Улицы города под названием Хавиджа по мере приближения к центру сужаются. Широкое шоссе превращается в главную улицу с двусторонним движением — по одной полосе в каждом направлении. Свернув с нее, мы попадаем на еще более узкие второстепенные улицы и наконец оказываемся в ущельях улочек с односторонним движением, извивающихся меж высоких стен, которыми обнесены закрытые дворы. Мы въезжаем на бордюр и втискиваемся в какой-то проход, где оба боковых зеркала нашей машины с хрустом отламываются, а в самом узком месте ручки дверец скребутся о каменные и бетонные стены. С дочиста выскобленными боками наш вездеход мало отличается от машин сопровождения, идущих впереди и позади нас.
Никто по доброй воле не заезжает в центр Хавиджи — здесь, кажется, даже камни дышат ненавистью. Но поскольку объездные дороги заблокированы отрядами по расчистке маршрутов и кордонами сил безопасности, мы устремляемся в центр с максимальной скоростью, которую могут выжать моторы вездеходов «Хамви».
Объезжая воронки, оставшиеся от взрывов, трупы собак и горы мусора, мы петляем по улицам укрепленных районов, пока не оказываемся на рыночной площади в центре города. На оживленном рынке мы внезапно попадаем в густую толпу мирных граждан, и наши машины сопровождения сразу же начинают в ней увязать — путь преграждают пешеходы и автомобили. Человеческая масса напирает на нас, и продвижение вперед еще сильнее замедляется.
— Отчего мы едем так медленно? — кричу я сидящему за рулем Экерету.
— На дороге люди, и они даже не думают уходить, черт бы их побрал, — отвечает он.
Ехать медленно — это еще куда ни шло. А вот останавливаться нам никак нельзя.
Я поворачиваюсь на сиденье, чтобы сидеть лицом к окну. Убеждаюсь, что в магазине автомата есть патроны и что пистолет заряжен, одергиваю и поправляю бронежилет. Беру в правую руку автомат, левой хватаюсь за дверную ручку. Ползем потихоньку.

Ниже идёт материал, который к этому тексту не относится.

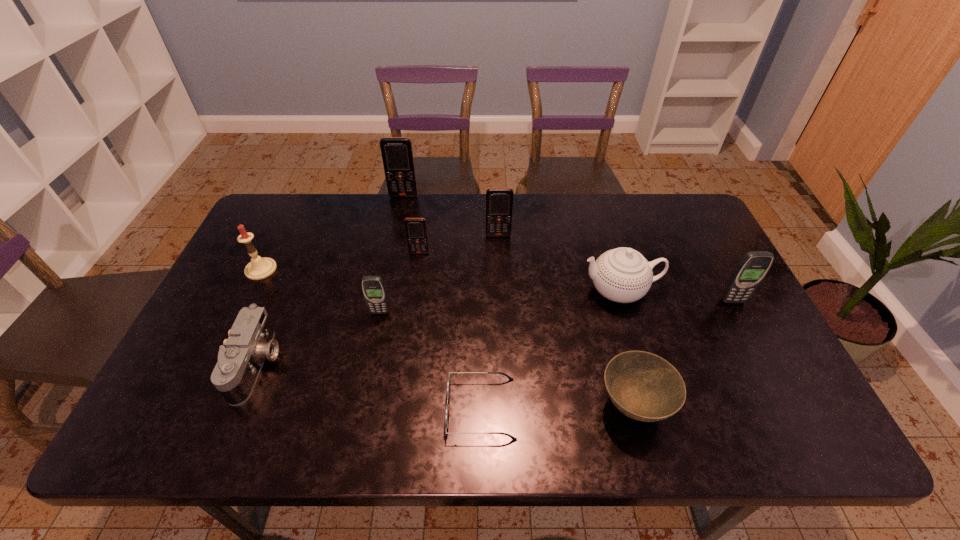 Locate an element on the screen. the third farthest object is located at coordinates (416, 232).

In order to click on the nearer gray cellular telephone in this screenshot , I will do `click(373, 287)`.

What are the coordinates of `the nearest cellular telephone` in the screenshot? It's located at (373, 287).

Where is `the second object from left to right`? The height and width of the screenshot is (540, 960). the second object from left to right is located at coordinates (251, 340).

Identify the location of bowl. (643, 386).

Identify the location of sunglasses. The image size is (960, 540). (448, 384).

Where is `free spot located 0.240m on the screen of the biggest orange cellular telephone`? The width and height of the screenshot is (960, 540). free spot located 0.240m on the screen of the biggest orange cellular telephone is located at coordinates (394, 244).

Identify the location of vacant space situated on the screen of the rightmost object. (796, 421).

Find the location of a particular element. This screenshot has width=960, height=540. vacant space located on the screen of the fourth cellular telephone from left to right is located at coordinates (499, 264).

Where is `vacant area situated 0.060m on the front of the red candle`? This screenshot has height=540, width=960. vacant area situated 0.060m on the front of the red candle is located at coordinates (248, 296). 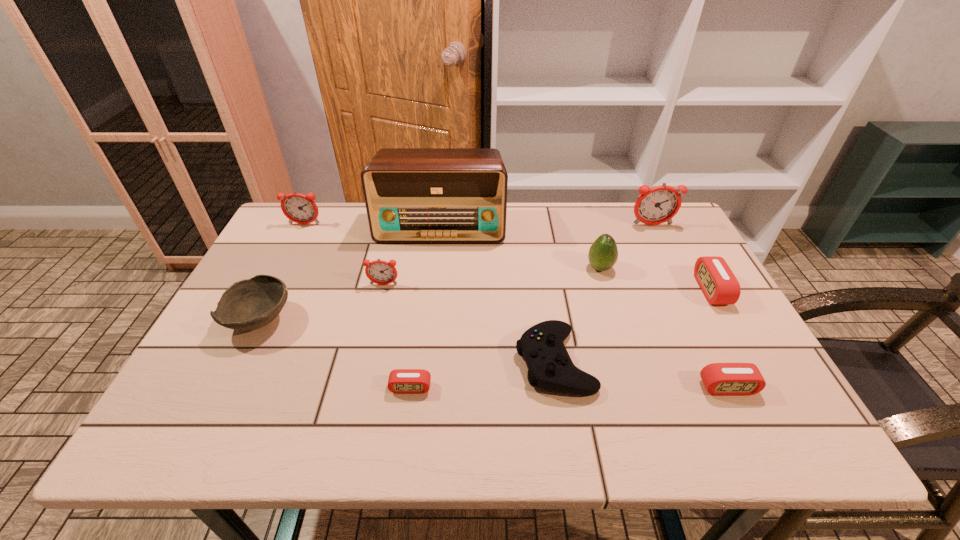 Locate an element on the screen. object located at the far left corner is located at coordinates (298, 208).

I want to click on object that is at the far right corner, so click(659, 204).

You are a GUI agent. You are given a task and a screenshot of the screen. Output one action in this format:
    pyautogui.click(x=<x>, y=<y>)
    Task: Click on the free space at the far edge
    The height and width of the screenshot is (540, 960).
    Given the screenshot: What is the action you would take?
    pyautogui.click(x=619, y=213)

Where is `free space at the near edge`? free space at the near edge is located at coordinates (556, 438).

Image resolution: width=960 pixels, height=540 pixels. In the image, there is a desktop. Identify the location of vacant space at the left edge. (304, 262).

Find the location of a particular element. The height and width of the screenshot is (540, 960). vacant space at the right edge is located at coordinates (693, 248).

Locate an element on the screen. vacant point at the far left corner is located at coordinates (292, 236).

Locate an element on the screen. Image resolution: width=960 pixels, height=540 pixels. vacant space at the far right corner of the desktop is located at coordinates (643, 225).

This screenshot has width=960, height=540. I want to click on blank region between the leftmost pink alarm clock and the fifth object from right to left, so click(x=483, y=374).

I want to click on empty space that is in between the leftmost alarm clock and the third shortest alarm clock, so click(x=508, y=257). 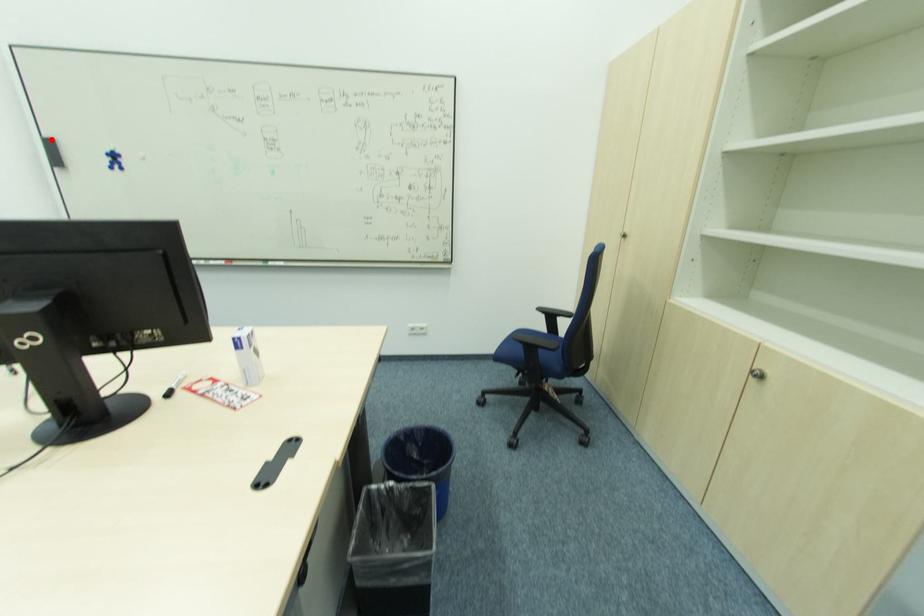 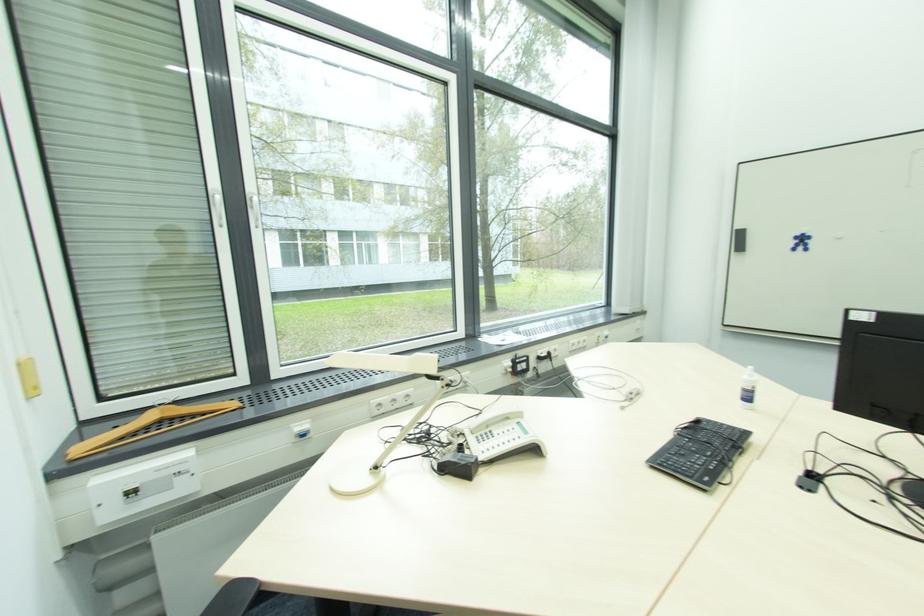 Find the pixel in the second image that matches the highlighted location in the first image.

(739, 230) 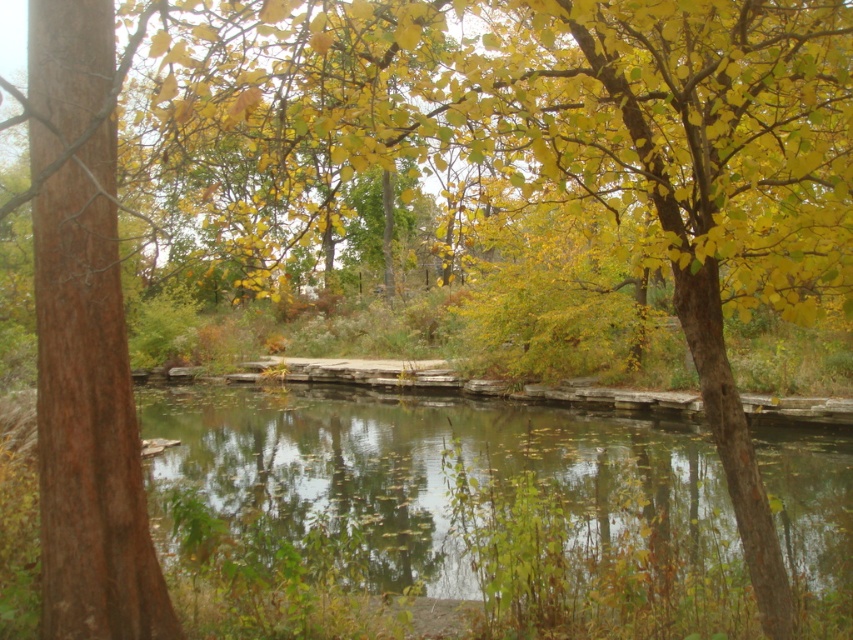 You are a painter standing at the edge of the pond. You want to paint the brown rough bark tree at left and the clear water at center. Which object should you focus on first if you want to paint the taller one first?

The brown rough bark tree at left is taller than the clear water at center, so you should focus on painting the brown rough bark tree at left first.

Consider the image. You are standing at the edge of the pond and want to find the clear water at center. According to the coordinates provided, where should you look relative to the center of the image?

The clear water at center is located at coordinates point (x=434, y=470), which means it is slightly to the right and slightly below the center of the image. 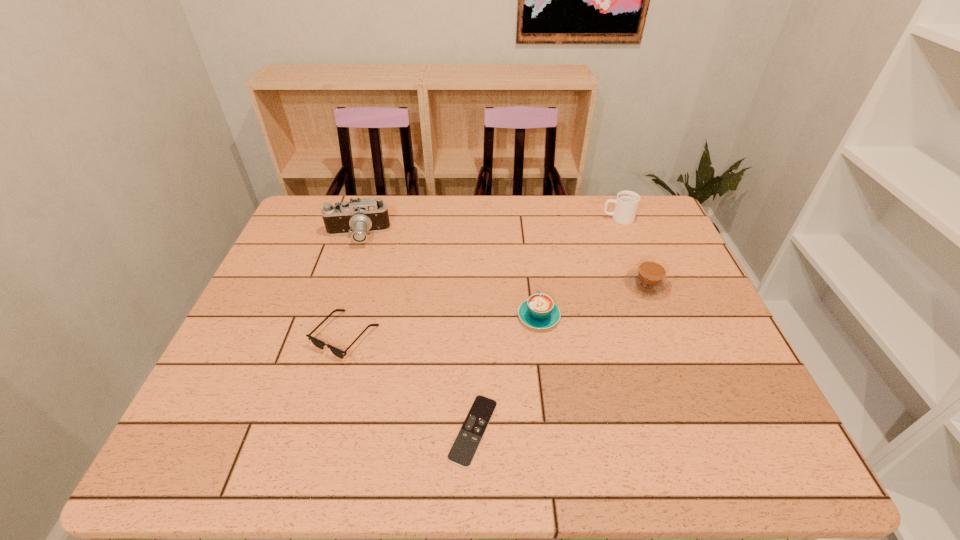 Find the location of a particular element. Image resolution: width=960 pixels, height=540 pixels. the tallest object is located at coordinates (357, 218).

The image size is (960, 540). Identify the location of the fifth shortest object. click(x=626, y=203).

You are a GUI agent. You are given a task and a screenshot of the screen. Output one action in this format:
    pyautogui.click(x=<x>, y=<y>)
    Task: Click on the farthest cappuccino
    Image resolution: width=960 pixels, height=540 pixels.
    Given the screenshot: What is the action you would take?
    pyautogui.click(x=626, y=203)

The height and width of the screenshot is (540, 960). What are the coordinates of `the second nearest cappuccino` in the screenshot? It's located at (649, 279).

At what (x,y) coordinates should I click in order to perform the action: click on the third tallest object. Please return your answer as a coordinate pair (x, y). The width and height of the screenshot is (960, 540). Looking at the image, I should click on (649, 279).

Locate an element on the screen. the nearest cappuccino is located at coordinates (539, 311).

Locate an element on the screen. the fourth object from left to right is located at coordinates (539, 311).

Locate an element on the screen. This screenshot has width=960, height=540. the fifth tallest object is located at coordinates (316, 342).

I want to click on remote control, so click(462, 452).

The image size is (960, 540). Find the location of `the fourth object from right to left`. the fourth object from right to left is located at coordinates (462, 452). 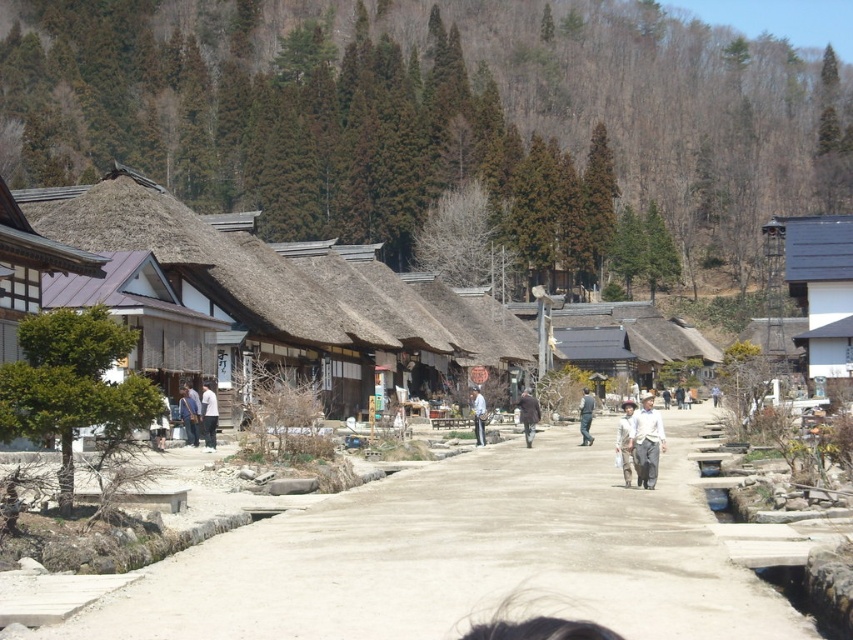 Question: Does light brown wooden pole at center appear on the left side of light blue denim pants at center?

Choices:
 (A) no
 (B) yes

Answer: (B)

Question: Which object is positioned closest to the light beige fabric pants at center?

Choices:
 (A) green grassy hillside at upper center
 (B) dirt road at center
 (C) dark brown leather jacket at center

Answer: (B)

Question: Which object is positioned farthest from the light blue denim pants at center?

Choices:
 (A) gray corrugated metal hut at right
 (B) dirt road at center

Answer: (A)

Question: Considering the relative positions of light beige fabric pants at center and light blue denim pants at center in the image provided, where is light beige fabric pants at center located with respect to light blue denim pants at center?

Choices:
 (A) above
 (B) below

Answer: (B)

Question: In this image, where is light brown leather jacket at center located relative to light blue denim pants at center?

Choices:
 (A) below
 (B) above

Answer: (A)

Question: Which object is positioned farthest from the dirt road at center?

Choices:
 (A) blue denim jeans at center
 (B) white cotton shirt at center

Answer: (B)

Я окидываю взглядом толпу. Вдоль тротуаров сплошь ларьки и прилавки торговцев фруктами и бытовой электроникой. Чем медленнее движутся наши «Хамви», тем теснее обступает нас и тем сильнее напирает толпа. Сквозь бронированные стекла окон мы наблюдаем, как из боковых переулков через каждые пол квартала выскакивают дети, что-то выкрикивая, показывают на нас пальцами и тут же убегают обратно. Я высматриваю источники опасности, но растянутые над ларьками тенты, под которыми торговцы укрываются от палящего солнца, заслоняют от меня крыши домов. Кто знает, может быть, где-то наверху притаился снайпер? А может быть, сейчас толпа неожиданно расступится, и в нас полетит противотанковая граната РКГ-3? Нигде не видно ни иракских военных, ни местных полицейских. Я снова поправляю автомат и открываю пылезащитный колпачок оптического прицела.
Но мы еще не остановились. Пока.
Идущие рядом прохожие с суровыми непроницаемыми выражениями на плоских лицах начинают заглядывать в окна наших вездеходов. Дети вспрыгивают на подножку, стучат в стекло и тут же убегают и исчезают в лабиринте улочек. Если теракт произойдет, он произойдет мгновенно. Толпа внезапно развернется и устремится прочь — словно косяк рыбы. Я отчетливо вижу эту картину: людское море расступается, террорист кидается в образовавшийся проход — и вот граната уже в воздухе. Раздается взрыв, острая боль копьем пронзает хлипкий бронежилет и вспыхивает в руке, в ноге, в груди, а потом толпа снова смыкается, поглотив нападавшего, и быстро рассеивается.
Мы остановились. Экерет в отчаянье стучит ладонью по рулю.
Я гляжу в окно и вижу прижавшегося к машине разъяренного зверя, который бьется о борт и орет.
— Надо двигаться вперед!
Но мы не двигаемся. Мы прочно застряли посреди рынка.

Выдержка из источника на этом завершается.